_Problem to solve:_ With the pictures left aside, write out the entries that follow exactly.

= = = = =

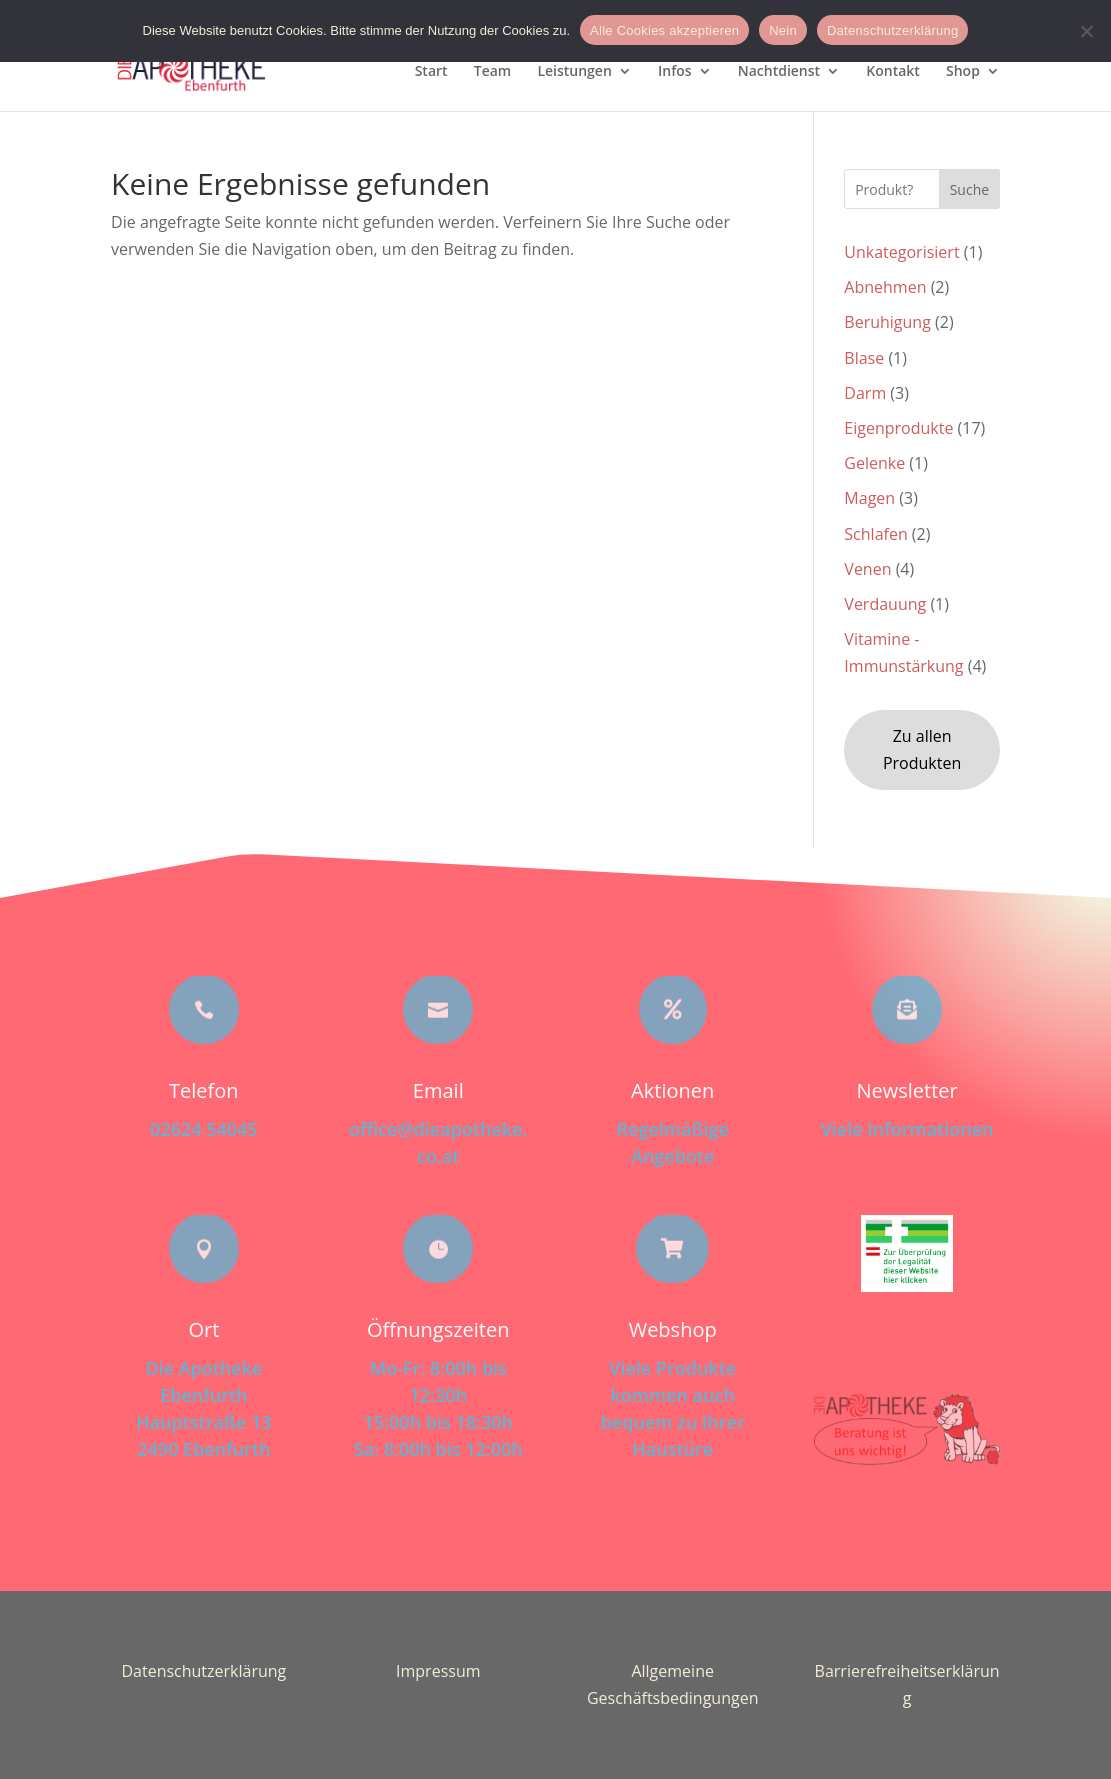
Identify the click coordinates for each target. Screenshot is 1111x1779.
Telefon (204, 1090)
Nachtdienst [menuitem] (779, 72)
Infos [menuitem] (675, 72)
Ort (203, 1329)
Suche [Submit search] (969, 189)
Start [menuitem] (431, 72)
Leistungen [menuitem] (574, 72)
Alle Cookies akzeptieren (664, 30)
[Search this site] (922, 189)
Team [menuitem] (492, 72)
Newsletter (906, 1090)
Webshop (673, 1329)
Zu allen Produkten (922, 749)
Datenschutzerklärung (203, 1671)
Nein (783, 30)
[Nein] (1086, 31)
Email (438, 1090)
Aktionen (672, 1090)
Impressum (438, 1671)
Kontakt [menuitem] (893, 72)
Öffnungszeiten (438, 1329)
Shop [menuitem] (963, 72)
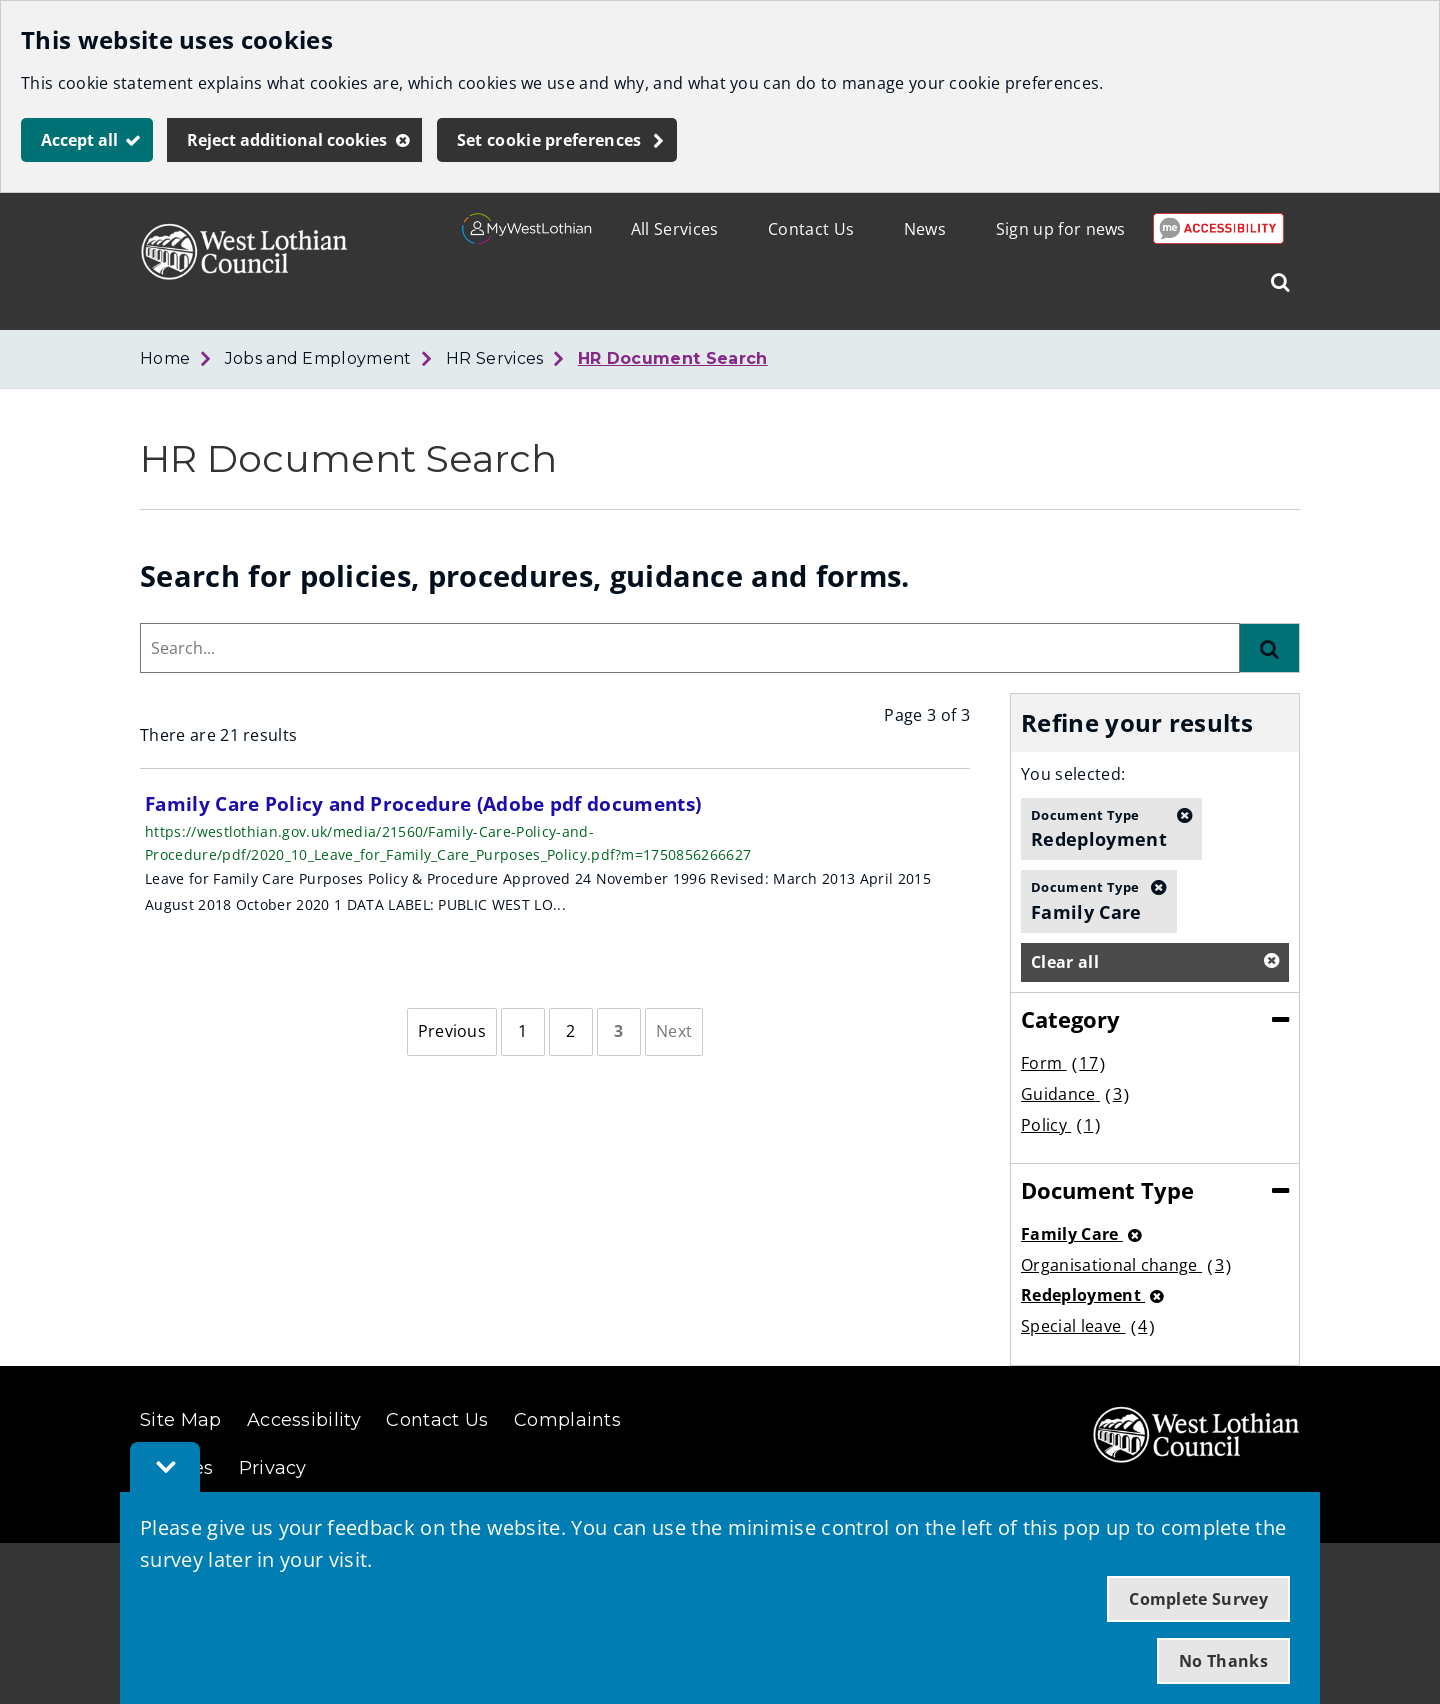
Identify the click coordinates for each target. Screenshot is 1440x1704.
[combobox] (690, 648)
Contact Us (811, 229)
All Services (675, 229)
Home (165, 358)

= = = = =

_Solution for this task:_
Identify the click coordinates for each target. Screenshot is 1111x1779.
Telefon (204, 1090)
Nachtdienst [menuitem] (779, 72)
Infos [menuitem] (675, 72)
Ort (203, 1329)
Suche [Submit search] (969, 189)
Start [menuitem] (431, 72)
Leistungen [menuitem] (574, 72)
Alle Cookies akzeptieren (664, 30)
[Search this site] (922, 189)
Team [menuitem] (492, 72)
Newsletter (906, 1090)
Webshop (673, 1329)
Zu allen Produkten (922, 749)
Datenschutzerklärung (203, 1671)
Nein (783, 30)
[Nein] (1086, 31)
Email (438, 1090)
Aktionen (672, 1090)
Impressum (438, 1671)
Kontakt [menuitem] (893, 72)
Öffnungszeiten (438, 1329)
Shop [menuitem] (963, 72)
Identify the click coordinates for each target. Screenshot is 1440x1704.
[combobox] (690, 648)
Contact Us (811, 229)
All Services (675, 229)
Home (165, 358)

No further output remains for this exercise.